EXERCISE
Below are records; copy every line among them that contains the word "sind".

★ ★ ★ ★

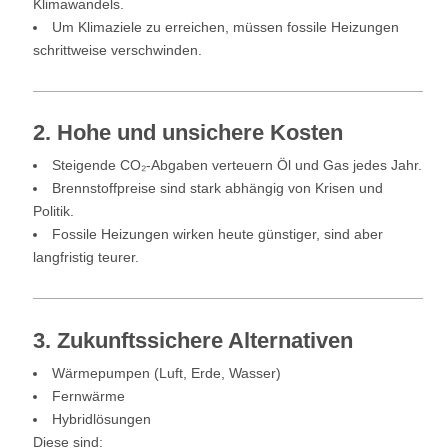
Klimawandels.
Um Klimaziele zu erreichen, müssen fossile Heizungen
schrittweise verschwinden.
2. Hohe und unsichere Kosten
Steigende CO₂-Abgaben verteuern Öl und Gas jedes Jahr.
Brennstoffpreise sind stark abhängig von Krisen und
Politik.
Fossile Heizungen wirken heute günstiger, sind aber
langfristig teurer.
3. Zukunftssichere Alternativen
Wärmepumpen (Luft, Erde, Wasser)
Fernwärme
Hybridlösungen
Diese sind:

★ ★ ★ ★

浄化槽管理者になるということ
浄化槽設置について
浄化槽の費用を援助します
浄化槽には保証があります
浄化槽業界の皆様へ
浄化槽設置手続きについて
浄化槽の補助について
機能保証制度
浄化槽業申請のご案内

★ ★ ★ ★

SOLUTION TO THIS TASK
Brennstoffpreise sind stark abhängig von Krisen und
Fossile Heizungen wirken heute günstiger, sind aber
Diese sind:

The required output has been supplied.